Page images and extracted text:
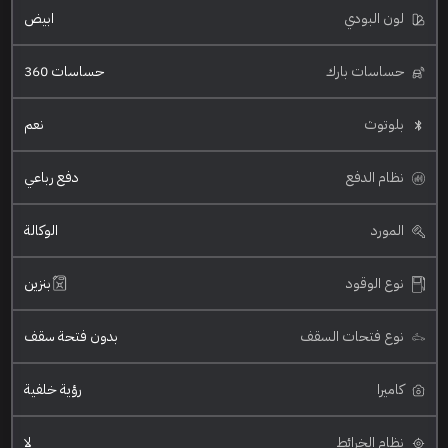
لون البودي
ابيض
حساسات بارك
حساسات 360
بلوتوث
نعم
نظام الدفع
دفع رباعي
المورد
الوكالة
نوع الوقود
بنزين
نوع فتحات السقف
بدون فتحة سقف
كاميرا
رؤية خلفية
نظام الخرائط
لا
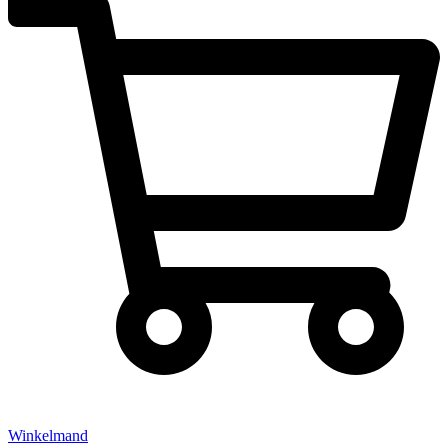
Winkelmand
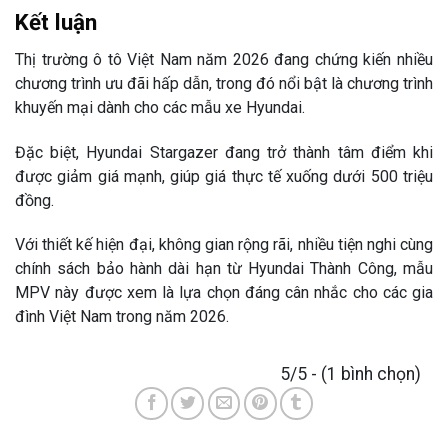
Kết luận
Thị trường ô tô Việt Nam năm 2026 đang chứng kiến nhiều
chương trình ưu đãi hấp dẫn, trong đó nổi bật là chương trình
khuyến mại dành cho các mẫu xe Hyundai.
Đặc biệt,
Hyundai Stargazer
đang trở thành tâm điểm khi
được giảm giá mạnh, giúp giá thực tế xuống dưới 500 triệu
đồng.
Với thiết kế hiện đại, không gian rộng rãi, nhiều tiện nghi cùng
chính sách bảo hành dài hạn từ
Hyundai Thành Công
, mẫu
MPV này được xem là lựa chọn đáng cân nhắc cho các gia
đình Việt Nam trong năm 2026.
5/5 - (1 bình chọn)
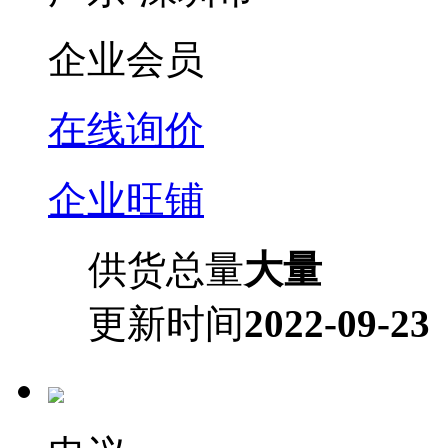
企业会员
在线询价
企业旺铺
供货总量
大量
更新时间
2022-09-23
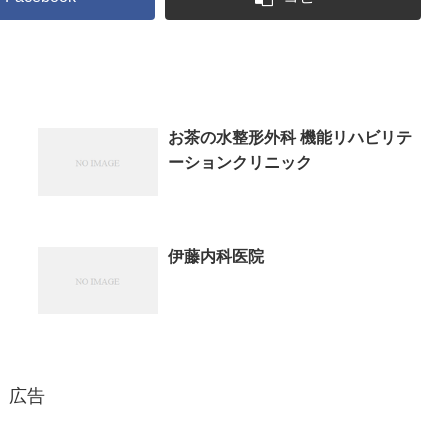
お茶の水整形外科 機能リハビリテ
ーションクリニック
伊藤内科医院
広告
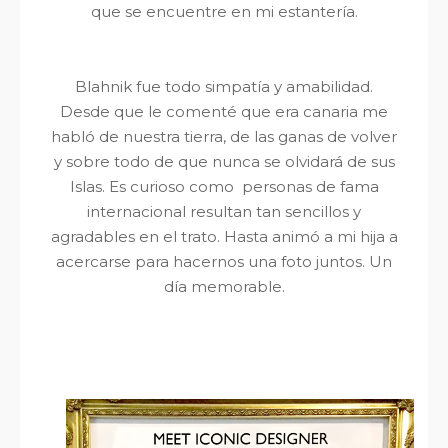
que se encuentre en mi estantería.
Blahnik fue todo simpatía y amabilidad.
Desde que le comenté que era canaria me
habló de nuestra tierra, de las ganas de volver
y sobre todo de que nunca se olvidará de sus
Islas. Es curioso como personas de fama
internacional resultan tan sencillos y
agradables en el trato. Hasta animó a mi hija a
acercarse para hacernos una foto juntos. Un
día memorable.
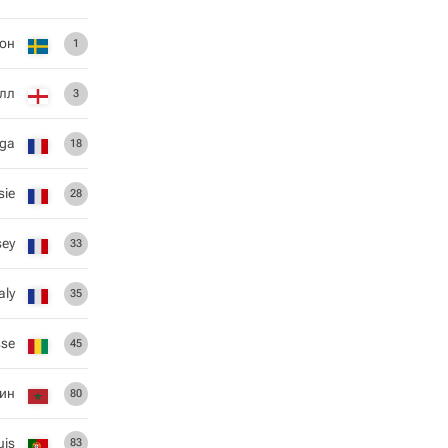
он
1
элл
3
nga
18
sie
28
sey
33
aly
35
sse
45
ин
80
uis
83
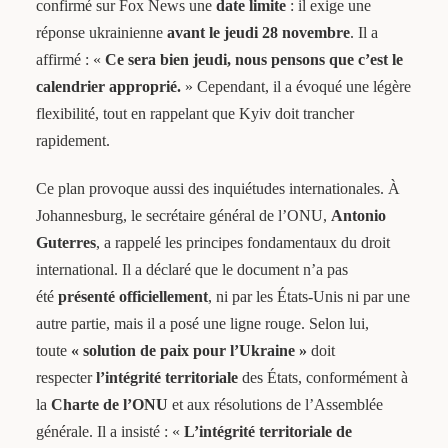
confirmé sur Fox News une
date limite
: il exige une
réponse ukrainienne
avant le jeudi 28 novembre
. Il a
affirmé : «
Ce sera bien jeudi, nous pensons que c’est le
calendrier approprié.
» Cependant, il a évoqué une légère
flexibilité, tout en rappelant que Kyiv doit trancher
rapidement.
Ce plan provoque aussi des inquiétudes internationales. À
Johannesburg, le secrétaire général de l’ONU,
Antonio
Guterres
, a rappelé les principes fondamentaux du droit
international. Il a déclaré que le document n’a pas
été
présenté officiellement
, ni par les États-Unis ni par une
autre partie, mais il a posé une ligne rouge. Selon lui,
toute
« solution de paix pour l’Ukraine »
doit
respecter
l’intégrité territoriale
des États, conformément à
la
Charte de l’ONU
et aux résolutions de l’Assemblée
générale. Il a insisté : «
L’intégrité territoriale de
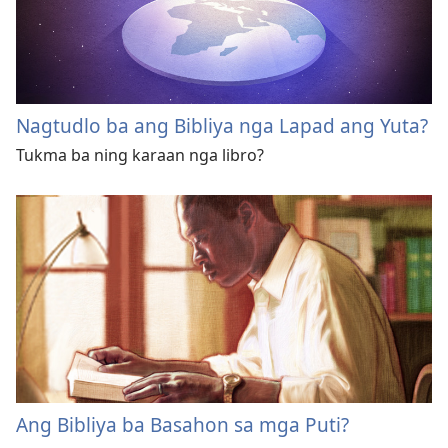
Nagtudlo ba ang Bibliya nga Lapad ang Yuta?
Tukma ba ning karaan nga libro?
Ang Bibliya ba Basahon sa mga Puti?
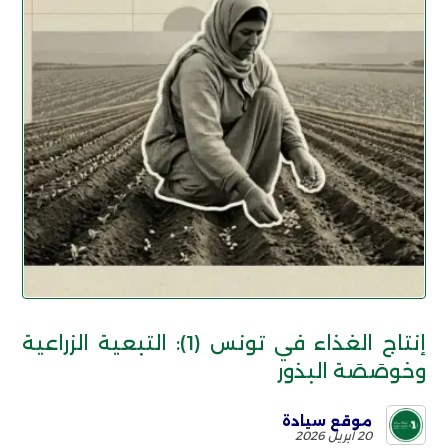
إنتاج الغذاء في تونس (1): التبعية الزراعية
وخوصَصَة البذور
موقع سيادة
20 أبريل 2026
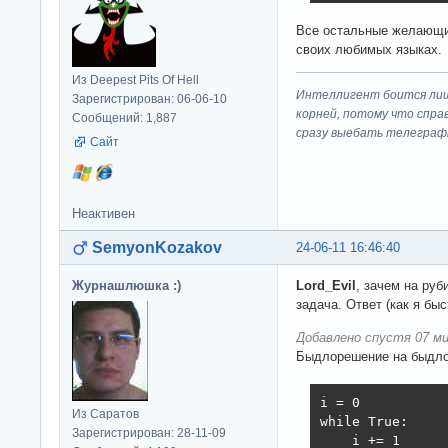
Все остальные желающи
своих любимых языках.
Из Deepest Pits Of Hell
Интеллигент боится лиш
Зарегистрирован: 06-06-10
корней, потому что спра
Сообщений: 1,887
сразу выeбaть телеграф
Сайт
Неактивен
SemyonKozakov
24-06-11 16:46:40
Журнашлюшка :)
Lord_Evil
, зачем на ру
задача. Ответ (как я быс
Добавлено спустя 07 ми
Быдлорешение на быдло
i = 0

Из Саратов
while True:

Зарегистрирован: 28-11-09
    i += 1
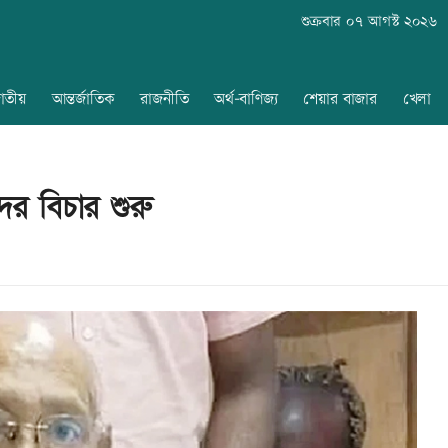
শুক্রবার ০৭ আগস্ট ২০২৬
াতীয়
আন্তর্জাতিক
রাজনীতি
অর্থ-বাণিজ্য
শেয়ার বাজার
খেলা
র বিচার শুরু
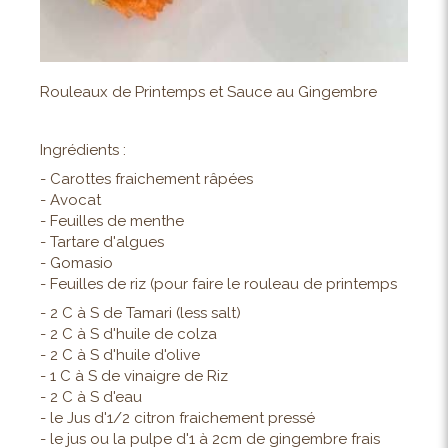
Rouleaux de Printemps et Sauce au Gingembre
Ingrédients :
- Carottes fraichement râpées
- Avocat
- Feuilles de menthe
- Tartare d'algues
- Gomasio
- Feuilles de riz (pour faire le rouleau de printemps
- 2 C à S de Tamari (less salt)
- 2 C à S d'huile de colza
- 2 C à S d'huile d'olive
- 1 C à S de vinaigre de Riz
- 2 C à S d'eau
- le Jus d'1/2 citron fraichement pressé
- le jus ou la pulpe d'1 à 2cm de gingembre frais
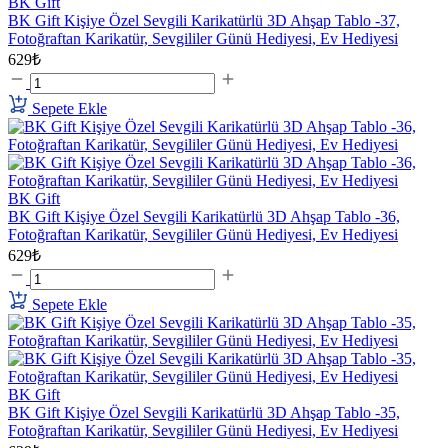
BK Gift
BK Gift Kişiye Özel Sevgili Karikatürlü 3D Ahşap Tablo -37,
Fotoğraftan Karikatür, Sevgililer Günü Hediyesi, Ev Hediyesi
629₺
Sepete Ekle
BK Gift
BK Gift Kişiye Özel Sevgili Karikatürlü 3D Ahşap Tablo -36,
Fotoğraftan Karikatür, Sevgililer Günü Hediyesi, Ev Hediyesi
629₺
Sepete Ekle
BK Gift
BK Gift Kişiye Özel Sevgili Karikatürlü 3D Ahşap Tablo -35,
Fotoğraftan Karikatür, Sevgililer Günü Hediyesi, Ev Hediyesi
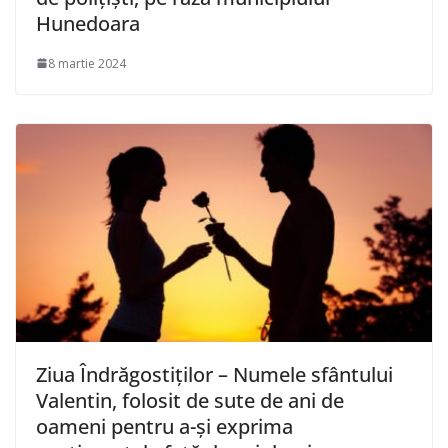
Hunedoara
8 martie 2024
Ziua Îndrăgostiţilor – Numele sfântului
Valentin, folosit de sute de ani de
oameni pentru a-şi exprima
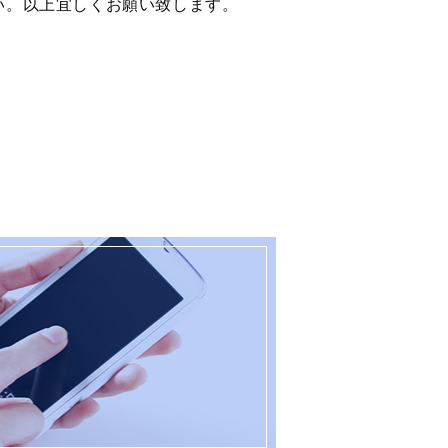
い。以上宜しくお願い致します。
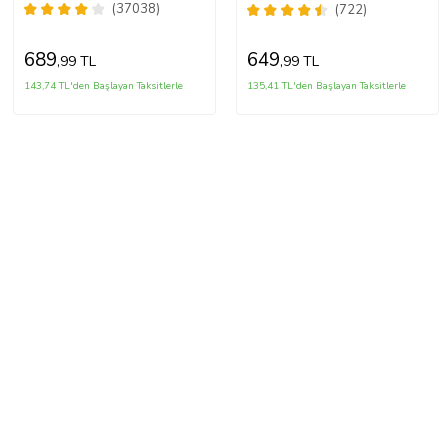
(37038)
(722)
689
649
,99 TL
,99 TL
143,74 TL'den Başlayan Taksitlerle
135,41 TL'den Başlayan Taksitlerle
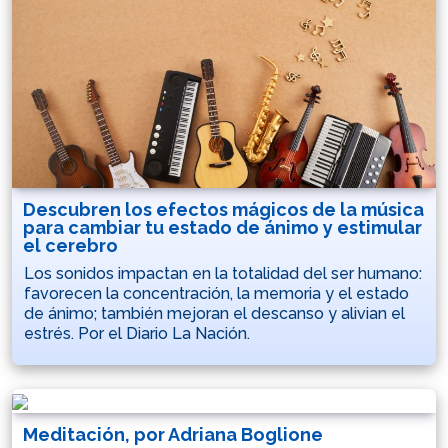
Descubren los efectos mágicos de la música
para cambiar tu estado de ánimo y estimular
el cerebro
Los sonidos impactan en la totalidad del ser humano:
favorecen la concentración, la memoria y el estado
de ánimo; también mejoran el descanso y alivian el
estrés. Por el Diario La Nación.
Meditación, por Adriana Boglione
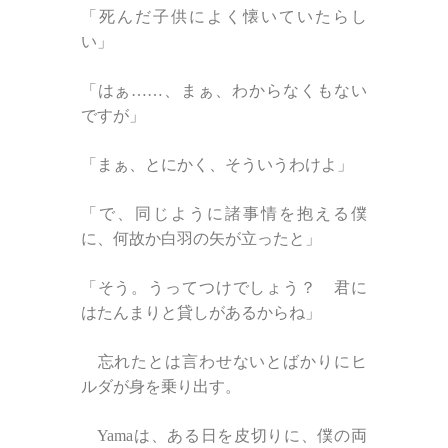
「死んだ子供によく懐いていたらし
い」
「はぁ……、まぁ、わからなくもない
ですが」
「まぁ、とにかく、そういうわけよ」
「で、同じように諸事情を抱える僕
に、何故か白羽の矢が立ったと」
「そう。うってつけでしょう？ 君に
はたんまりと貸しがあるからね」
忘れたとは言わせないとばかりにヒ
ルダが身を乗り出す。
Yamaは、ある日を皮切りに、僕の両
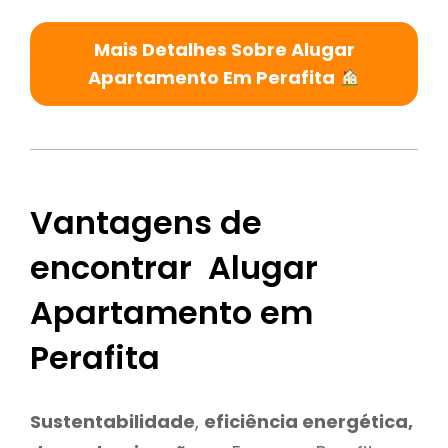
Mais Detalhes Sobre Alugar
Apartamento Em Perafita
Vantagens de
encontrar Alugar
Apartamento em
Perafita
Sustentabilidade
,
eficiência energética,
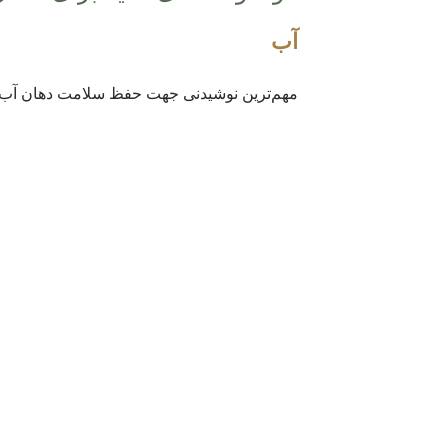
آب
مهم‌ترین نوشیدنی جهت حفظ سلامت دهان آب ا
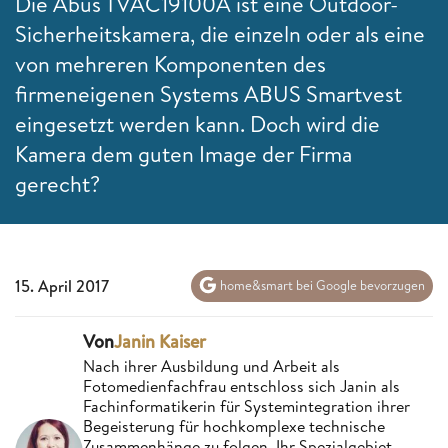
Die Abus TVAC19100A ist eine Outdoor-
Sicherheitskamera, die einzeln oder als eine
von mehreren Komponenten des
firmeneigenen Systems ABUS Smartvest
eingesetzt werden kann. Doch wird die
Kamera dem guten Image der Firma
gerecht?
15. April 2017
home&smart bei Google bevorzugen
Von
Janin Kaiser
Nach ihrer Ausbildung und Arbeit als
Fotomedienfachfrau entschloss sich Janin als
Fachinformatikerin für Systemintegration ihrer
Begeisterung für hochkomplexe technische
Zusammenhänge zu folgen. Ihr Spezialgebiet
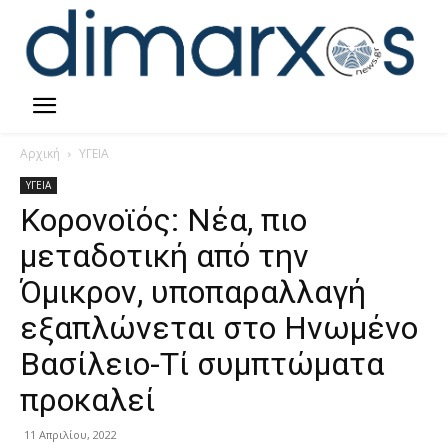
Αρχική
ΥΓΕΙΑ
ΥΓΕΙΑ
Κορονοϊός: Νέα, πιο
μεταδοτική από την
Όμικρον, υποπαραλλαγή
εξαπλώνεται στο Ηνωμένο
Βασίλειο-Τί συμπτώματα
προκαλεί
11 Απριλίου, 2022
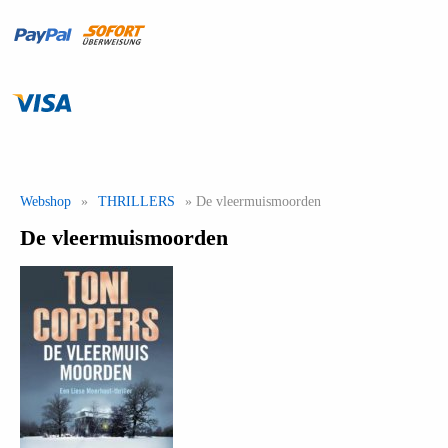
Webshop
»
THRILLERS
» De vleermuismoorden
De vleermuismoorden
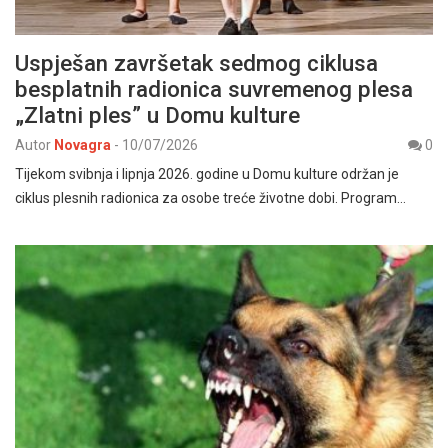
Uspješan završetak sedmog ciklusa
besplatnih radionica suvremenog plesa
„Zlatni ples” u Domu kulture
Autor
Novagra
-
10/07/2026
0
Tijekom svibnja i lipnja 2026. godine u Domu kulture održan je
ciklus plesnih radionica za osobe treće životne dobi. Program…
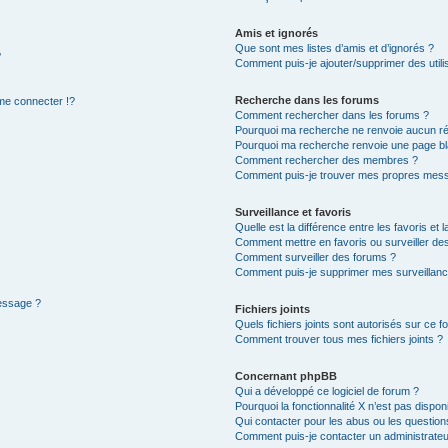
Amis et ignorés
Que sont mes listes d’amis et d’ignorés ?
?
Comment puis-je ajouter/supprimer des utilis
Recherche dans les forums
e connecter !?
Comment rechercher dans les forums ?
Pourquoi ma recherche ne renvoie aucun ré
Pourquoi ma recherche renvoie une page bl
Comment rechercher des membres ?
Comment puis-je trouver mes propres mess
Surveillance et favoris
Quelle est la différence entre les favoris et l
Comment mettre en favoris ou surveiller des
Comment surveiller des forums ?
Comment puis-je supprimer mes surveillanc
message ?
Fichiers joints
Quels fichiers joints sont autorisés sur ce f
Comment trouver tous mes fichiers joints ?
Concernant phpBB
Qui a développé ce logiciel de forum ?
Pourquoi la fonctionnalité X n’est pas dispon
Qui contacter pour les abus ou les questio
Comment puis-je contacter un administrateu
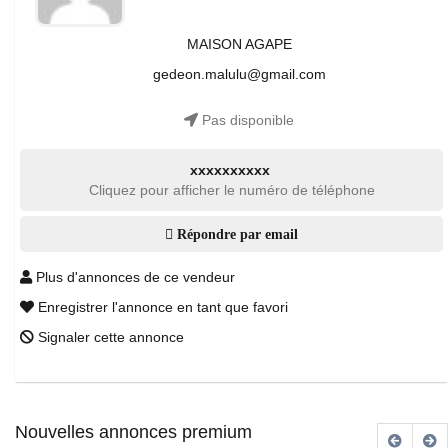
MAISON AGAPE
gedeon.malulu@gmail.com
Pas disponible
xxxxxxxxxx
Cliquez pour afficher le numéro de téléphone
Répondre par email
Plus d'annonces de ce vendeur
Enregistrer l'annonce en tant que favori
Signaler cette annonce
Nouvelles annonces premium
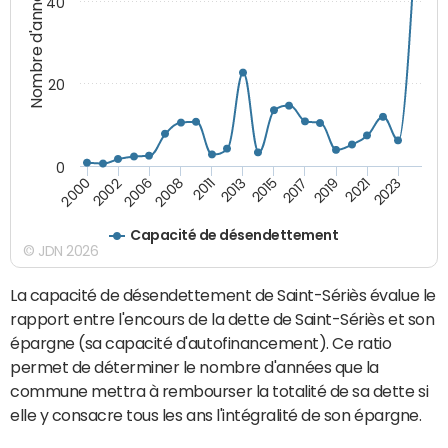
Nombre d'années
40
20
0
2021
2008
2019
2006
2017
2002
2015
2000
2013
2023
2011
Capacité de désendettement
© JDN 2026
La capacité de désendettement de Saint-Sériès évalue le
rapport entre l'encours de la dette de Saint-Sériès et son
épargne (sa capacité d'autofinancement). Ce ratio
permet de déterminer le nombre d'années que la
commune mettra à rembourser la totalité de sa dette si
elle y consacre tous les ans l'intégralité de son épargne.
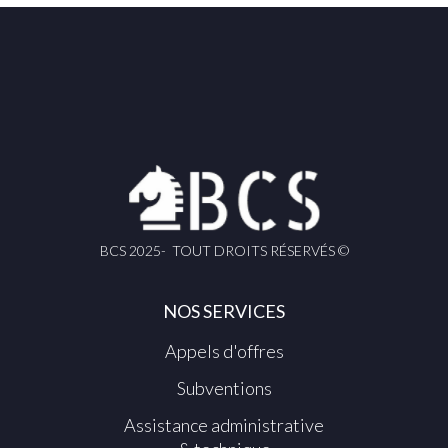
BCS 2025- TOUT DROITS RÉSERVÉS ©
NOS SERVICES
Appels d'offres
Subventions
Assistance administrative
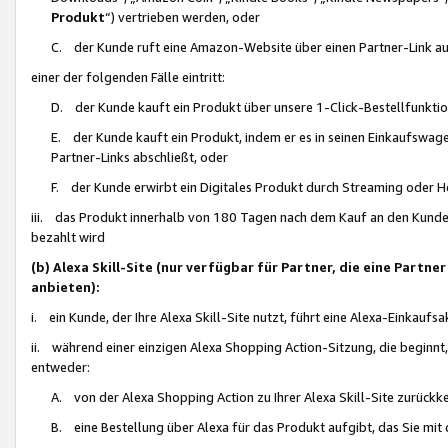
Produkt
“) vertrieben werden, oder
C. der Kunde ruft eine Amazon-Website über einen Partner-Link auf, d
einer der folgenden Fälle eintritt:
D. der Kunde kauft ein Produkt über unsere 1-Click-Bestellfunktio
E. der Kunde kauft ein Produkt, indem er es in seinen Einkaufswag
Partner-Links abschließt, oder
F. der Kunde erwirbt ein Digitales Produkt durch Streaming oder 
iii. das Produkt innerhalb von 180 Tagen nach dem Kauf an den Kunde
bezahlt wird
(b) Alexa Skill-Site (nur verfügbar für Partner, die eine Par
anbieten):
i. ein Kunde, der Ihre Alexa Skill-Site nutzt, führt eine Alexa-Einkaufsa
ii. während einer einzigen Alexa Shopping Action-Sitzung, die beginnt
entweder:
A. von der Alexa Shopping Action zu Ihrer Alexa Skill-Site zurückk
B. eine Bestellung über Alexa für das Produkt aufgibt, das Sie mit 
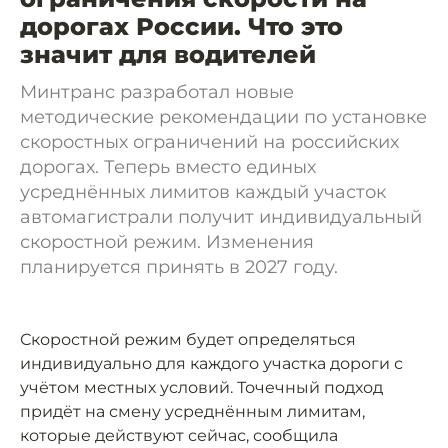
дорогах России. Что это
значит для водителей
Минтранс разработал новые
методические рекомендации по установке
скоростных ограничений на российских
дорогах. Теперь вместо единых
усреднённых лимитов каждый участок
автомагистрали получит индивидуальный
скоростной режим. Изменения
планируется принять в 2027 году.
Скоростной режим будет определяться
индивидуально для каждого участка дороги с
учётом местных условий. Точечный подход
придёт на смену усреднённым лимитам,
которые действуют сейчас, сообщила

**Activity**
Using the data above, count every line that contains the word "supprimer", then give the count and nothing more.

**Task solution**
2